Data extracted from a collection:
■ ■ ■
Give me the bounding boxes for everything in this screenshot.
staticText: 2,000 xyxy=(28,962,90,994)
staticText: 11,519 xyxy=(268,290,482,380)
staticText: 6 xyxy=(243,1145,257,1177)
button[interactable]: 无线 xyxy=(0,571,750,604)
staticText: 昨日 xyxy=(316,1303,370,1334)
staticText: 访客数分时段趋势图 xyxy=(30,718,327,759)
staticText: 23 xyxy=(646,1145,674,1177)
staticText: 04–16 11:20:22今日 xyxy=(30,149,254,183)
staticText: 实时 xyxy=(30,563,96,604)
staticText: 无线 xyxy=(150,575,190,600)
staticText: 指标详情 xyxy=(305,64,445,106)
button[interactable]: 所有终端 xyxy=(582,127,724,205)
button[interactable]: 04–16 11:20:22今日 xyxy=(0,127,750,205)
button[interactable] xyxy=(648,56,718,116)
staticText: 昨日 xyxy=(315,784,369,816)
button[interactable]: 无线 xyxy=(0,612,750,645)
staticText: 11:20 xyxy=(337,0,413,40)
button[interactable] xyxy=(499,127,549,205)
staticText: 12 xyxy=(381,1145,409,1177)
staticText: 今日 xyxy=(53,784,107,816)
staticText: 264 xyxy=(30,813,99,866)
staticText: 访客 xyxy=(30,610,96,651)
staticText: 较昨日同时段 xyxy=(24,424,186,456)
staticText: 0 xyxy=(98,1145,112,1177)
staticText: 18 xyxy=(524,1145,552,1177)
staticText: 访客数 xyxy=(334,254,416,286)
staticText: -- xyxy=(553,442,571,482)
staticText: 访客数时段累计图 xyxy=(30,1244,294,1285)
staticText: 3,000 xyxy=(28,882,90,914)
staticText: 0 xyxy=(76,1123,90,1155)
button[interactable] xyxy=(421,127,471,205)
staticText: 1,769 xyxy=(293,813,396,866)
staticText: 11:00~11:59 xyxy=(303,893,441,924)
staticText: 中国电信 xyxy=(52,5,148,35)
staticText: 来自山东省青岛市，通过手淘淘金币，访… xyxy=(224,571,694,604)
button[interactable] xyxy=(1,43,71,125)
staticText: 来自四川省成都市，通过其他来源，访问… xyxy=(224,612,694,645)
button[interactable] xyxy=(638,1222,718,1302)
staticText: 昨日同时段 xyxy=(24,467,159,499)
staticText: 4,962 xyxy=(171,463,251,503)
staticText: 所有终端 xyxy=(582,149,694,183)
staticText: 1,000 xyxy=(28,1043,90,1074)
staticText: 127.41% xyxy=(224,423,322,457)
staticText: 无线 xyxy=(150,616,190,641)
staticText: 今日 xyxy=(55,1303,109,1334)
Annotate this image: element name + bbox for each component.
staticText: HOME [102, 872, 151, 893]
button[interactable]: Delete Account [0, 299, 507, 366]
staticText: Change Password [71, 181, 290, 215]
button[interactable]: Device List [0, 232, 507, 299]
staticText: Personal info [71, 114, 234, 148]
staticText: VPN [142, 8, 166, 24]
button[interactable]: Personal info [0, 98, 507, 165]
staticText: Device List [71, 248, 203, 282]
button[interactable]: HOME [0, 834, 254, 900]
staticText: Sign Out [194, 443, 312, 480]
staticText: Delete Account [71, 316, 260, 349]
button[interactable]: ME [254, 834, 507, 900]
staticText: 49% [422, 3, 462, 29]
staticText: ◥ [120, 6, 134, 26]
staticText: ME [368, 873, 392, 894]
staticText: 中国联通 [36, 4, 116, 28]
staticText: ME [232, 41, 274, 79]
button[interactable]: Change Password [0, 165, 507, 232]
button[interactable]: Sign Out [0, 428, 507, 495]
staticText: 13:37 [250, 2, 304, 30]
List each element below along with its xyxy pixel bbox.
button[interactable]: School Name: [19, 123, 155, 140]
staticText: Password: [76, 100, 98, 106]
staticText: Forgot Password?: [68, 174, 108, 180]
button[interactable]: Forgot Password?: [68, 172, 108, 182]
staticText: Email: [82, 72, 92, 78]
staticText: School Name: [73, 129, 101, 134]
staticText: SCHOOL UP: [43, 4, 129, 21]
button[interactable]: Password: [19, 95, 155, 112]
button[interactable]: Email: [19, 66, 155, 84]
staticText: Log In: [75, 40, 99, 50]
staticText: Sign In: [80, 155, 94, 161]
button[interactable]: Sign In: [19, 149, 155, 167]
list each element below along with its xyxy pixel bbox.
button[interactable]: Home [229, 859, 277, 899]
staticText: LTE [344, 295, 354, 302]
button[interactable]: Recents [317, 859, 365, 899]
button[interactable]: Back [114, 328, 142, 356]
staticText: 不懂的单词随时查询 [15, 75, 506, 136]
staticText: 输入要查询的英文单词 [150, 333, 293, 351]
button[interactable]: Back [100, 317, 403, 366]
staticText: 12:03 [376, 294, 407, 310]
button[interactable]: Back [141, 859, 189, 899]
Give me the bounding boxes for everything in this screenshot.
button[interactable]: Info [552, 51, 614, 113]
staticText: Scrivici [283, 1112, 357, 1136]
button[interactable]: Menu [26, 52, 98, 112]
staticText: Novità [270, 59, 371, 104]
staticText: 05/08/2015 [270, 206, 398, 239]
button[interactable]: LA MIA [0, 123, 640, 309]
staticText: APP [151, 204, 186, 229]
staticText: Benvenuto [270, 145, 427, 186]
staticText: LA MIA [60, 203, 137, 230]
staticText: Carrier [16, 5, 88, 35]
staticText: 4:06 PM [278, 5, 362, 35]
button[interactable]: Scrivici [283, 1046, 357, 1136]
■ ■ ■
Please repeat every record above word for word.

Result for this task:
Give me the bounding boxes for everything in this screenshot.
staticText: 2,000 xyxy=(28,962,90,994)
staticText: 11,519 xyxy=(268,290,482,380)
staticText: 6 xyxy=(243,1145,257,1177)
button[interactable]: 无线 xyxy=(0,571,750,604)
staticText: 昨日 xyxy=(316,1303,370,1334)
staticText: 访客数分时段趋势图 xyxy=(30,718,327,759)
staticText: 23 xyxy=(646,1145,674,1177)
staticText: 04–16 11:20:22今日 xyxy=(30,149,254,183)
staticText: 实时 xyxy=(30,563,96,604)
staticText: 无线 xyxy=(150,575,190,600)
staticText: 指标详情 xyxy=(305,64,445,106)
button[interactable]: 所有终端 xyxy=(582,127,724,205)
button[interactable]: 04–16 11:20:22今日 xyxy=(0,127,750,205)
button[interactable] xyxy=(648,56,718,116)
staticText: 昨日 xyxy=(315,784,369,816)
button[interactable]: 无线 xyxy=(0,612,750,645)
staticText: 11:20 xyxy=(337,0,413,40)
button[interactable] xyxy=(499,127,549,205)
staticText: 12 xyxy=(381,1145,409,1177)
staticText: 今日 xyxy=(53,784,107,816)
staticText: 264 xyxy=(30,813,99,866)
staticText: 访客 xyxy=(30,610,96,651)
staticText: 较昨日同时段 xyxy=(24,424,186,456)
staticText: 0 xyxy=(98,1145,112,1177)
staticText: 18 xyxy=(524,1145,552,1177)
staticText: 访客数 xyxy=(334,254,416,286)
staticText: -- xyxy=(553,442,571,482)
staticText: 访客数时段累计图 xyxy=(30,1244,294,1285)
staticText: 3,000 xyxy=(28,882,90,914)
staticText: 0 xyxy=(76,1123,90,1155)
button[interactable] xyxy=(421,127,471,205)
staticText: 1,769 xyxy=(293,813,396,866)
staticText: 11:00~11:59 xyxy=(303,893,441,924)
staticText: 中国电信 xyxy=(52,5,148,35)
staticText: 来自山东省青岛市，通过手淘淘金币，访… xyxy=(224,571,694,604)
button[interactable] xyxy=(1,43,71,125)
staticText: 来自四川省成都市，通过其他来源，访问… xyxy=(224,612,694,645)
button[interactable] xyxy=(638,1222,718,1302)
staticText: 昨日同时段 xyxy=(24,467,159,499)
staticText: 4,962 xyxy=(171,463,251,503)
staticText: 所有终端 xyxy=(582,149,694,183)
staticText: 1,000 xyxy=(28,1043,90,1074)
staticText: 127.41% xyxy=(224,423,322,457)
staticText: 无线 xyxy=(150,616,190,641)
staticText: 今日 xyxy=(55,1303,109,1334)
Annotate this image: element name + bbox for each component.
staticText: HOME [102, 872, 151, 893]
button[interactable]: Delete Account [0, 299, 507, 366]
staticText: Change Password [71, 181, 290, 215]
button[interactable]: Device List [0, 232, 507, 299]
staticText: Personal info [71, 114, 234, 148]
staticText: VPN [142, 8, 166, 24]
button[interactable]: Personal info [0, 98, 507, 165]
staticText: Device List [71, 248, 203, 282]
button[interactable]: HOME [0, 834, 254, 900]
staticText: Sign Out [194, 443, 312, 480]
staticText: Delete Account [71, 316, 260, 349]
button[interactable]: ME [254, 834, 507, 900]
staticText: 49% [422, 3, 462, 29]
staticText: ◥ [120, 6, 134, 26]
staticText: ME [368, 873, 392, 894]
staticText: 中国联通 [36, 4, 116, 28]
staticText: ME [232, 41, 274, 79]
button[interactable]: Change Password [0, 165, 507, 232]
button[interactable]: Sign Out [0, 428, 507, 495]
staticText: 13:37 [250, 2, 304, 30]
List each element below along with its xyxy pixel bbox.
button[interactable]: School Name: [19, 123, 155, 140]
staticText: Password: [76, 100, 98, 106]
staticText: Forgot Password?: [68, 174, 108, 180]
button[interactable]: Forgot Password?: [68, 172, 108, 182]
staticText: Email: [82, 72, 92, 78]
staticText: School Name: [73, 129, 101, 134]
staticText: SCHOOL UP: [43, 4, 129, 21]
button[interactable]: Password: [19, 95, 155, 112]
button[interactable]: Email: [19, 66, 155, 84]
staticText: Log In: [75, 40, 99, 50]
staticText: Sign In: [80, 155, 94, 161]
button[interactable]: Sign In: [19, 149, 155, 167]
list each element below along with its xyxy pixel bbox.
button[interactable]: Home [229, 859, 277, 899]
staticText: LTE [344, 295, 354, 302]
button[interactable]: Recents [317, 859, 365, 899]
button[interactable]: Back [114, 328, 142, 356]
staticText: 不懂的单词随时查询 [15, 75, 506, 136]
staticText: 输入要查询的英文单词 [150, 333, 293, 351]
button[interactable]: Back [100, 317, 403, 366]
staticText: 12:03 [376, 294, 407, 310]
button[interactable]: Back [141, 859, 189, 899]
Give me the bounding boxes for everything in this screenshot.
button[interactable]: Info [552, 51, 614, 113]
staticText: Scrivici [283, 1112, 357, 1136]
button[interactable]: Menu [26, 52, 98, 112]
staticText: Novità [270, 59, 371, 104]
staticText: 05/08/2015 [270, 206, 398, 239]
button[interactable]: LA MIA [0, 123, 640, 309]
staticText: APP [151, 204, 186, 229]
staticText: Benvenuto [270, 145, 427, 186]
staticText: LA MIA [60, 203, 137, 230]
staticText: Carrier [16, 5, 88, 35]
staticText: 4:06 PM [278, 5, 362, 35]
button[interactable]: Scrivici [283, 1046, 357, 1136]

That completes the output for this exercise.